07 Apr 2016
Make sure you have read the job description thoroughly and you can give evidence for the skills they require. For the experience based questions, I like to prepare answers to questions I think they will ask, based on the experience they are looking for. I prepare answers that could be used as examples for more than one type of question.
If it is a programming role you have applied for, there will most likely be a coding test. Use online training resources like Pluralsight, which offers a free 10-day trial, to brush up on your skills. Or practice solving the problems in Project Euler.
For any interview, you should find out as much about the company as possible. Look through their website. Look for news articles relating to them. Try and get inside knowledge from any friends or family who work there. If you do know anyone who works there, try and get them to recommend you.

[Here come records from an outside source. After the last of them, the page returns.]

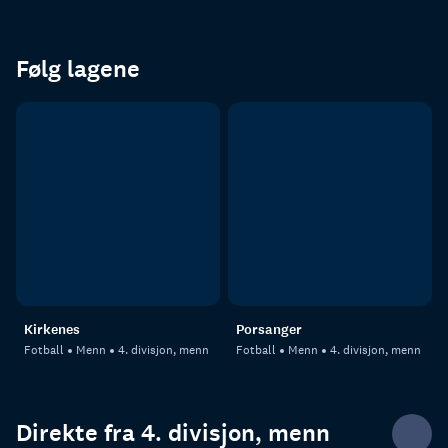
Følg lagene
Kirkenes
Porsanger
Fotball
Menn
4. divisjon, menn
Fotball
Menn
4. divisjon, menn
Direkte fra 4. divisjon, menn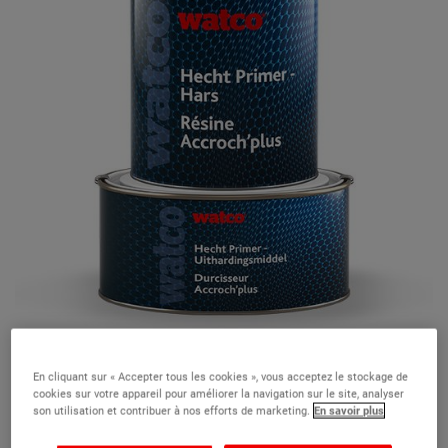
En cliquant sur « Accepter tous les cookies », vous acceptez le stockage de
cookies sur votre appareil pour améliorer la navigation sur le site, analyser
son utilisation et contribuer à nos efforts de marketing.
En savoir plus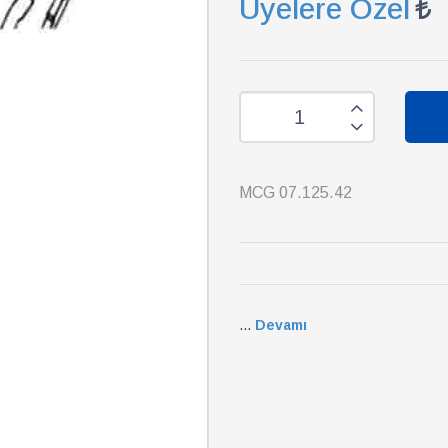
Üyelere Özel
MCG 07.125.42
...
Devamı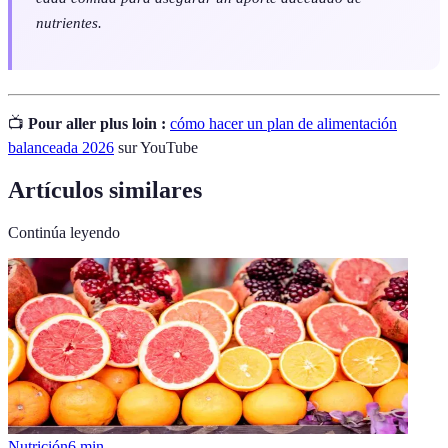
nutrientes.
📺
Pour aller plus loin :
cómo hacer un plan de alimentación
balanceada 2026
sur YouTube
Artículos similares
Continúa leyendo
Nutrición
6
min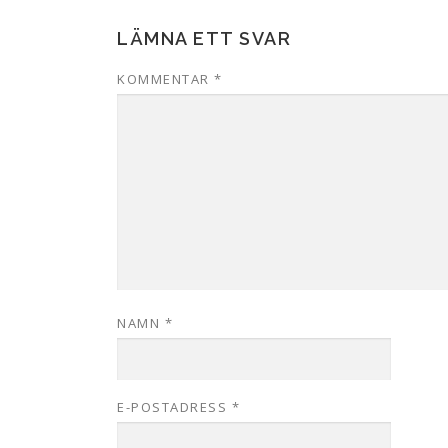
LÄMNA ETT SVAR
KOMMENTAR
*
NAMN
*
E-POSTADRESS
*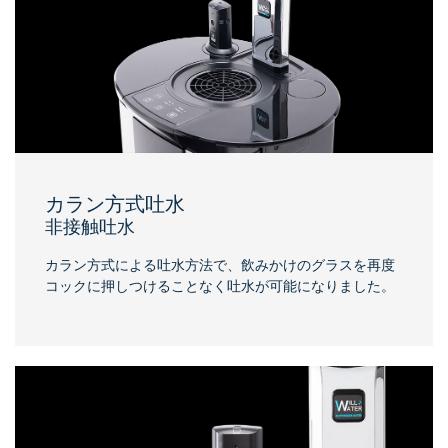
カラン方式吐水
非接触吐水
カラン方式による吐水方法で、飲みかけのグラスを再度
コックに押しつけることなく吐水が可能になりました。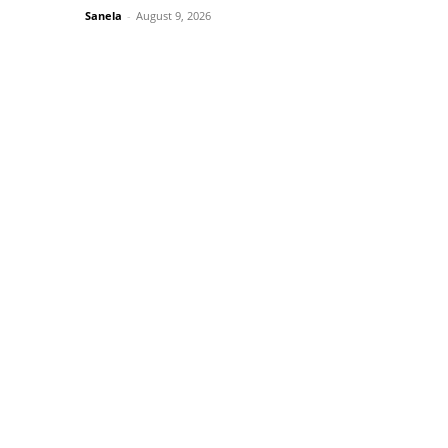
Sanela
-
August 9, 2026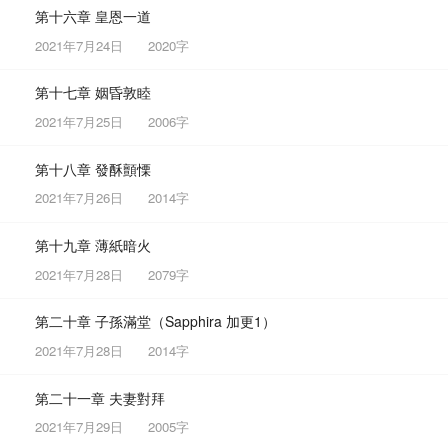
第十六章 皇恩一道
2021年7月24日
2020字
第十七章 姻昏敦睦
2021年7月25日
2006字
第十八章 發酥顫慄
2021年7月26日
2014字
第十九章 薄紙暗火
2021年7月28日
2079字
第二十章 子孫滿堂（Sapphira 加更1）
2021年7月28日
2014字
第二十一章 夫妻對拜
2021年7月29日
2005字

You need to show them you are taking this seriously, and you respect them. I always wear a suit for my interview. Don't forget to polish your shoes. Remember you are there to sell yourself to them.
Arriving 15 minutes early will show them you are keen. Don't turn up too early though, because if they find out you have arrived so early; they may feel under pressure to hurry up with their preparation work or finish whatever it is they're doing sooner than they want to. This will annoy them, so just try sticking to being 15 minutes early.
When you walk into the room, go in smiling and feeling confident. Give them a confident handshake. Make sure you keep eye contact with the interviewer and if there is more than one interviewer, remember to look at the others while you are talking.
I've never been to an interview where I wasn't allowed to take notes in with me. It shows you are prepared. You can write key words down to remind you of examples and scenarios to talk about.
It is crucial to be able to show the interviewer what you are capable of. If you are a web developer or designer, have a list of URLs ready so you can show them in the interview.
The interview is a two-way process. You are interviewing them as much as they are interviewing you. You need to be happy that if you were to get the role, you would be making the right choice in accepting it. I always like to ask at least three questions in an interview.
I would ask questions like:
When the interview is over, it is a good idea to ask if you could be shown around where you would be working. This gives you the chance to see what the working environment is like and allows you to picture yourself working there. This is also good because it shows you are keen and interested.
It may sound strange, but I enjoy the interview process. I like to have a conversation with other people I don't know, and I want to let them know why they would benefit from hiring me.
By enjoying the process, I can come across as warm and enthusiastic, rather than shy, nervous and withdrawn. It helps a lot when they need to pick between candidates who have the same skillset.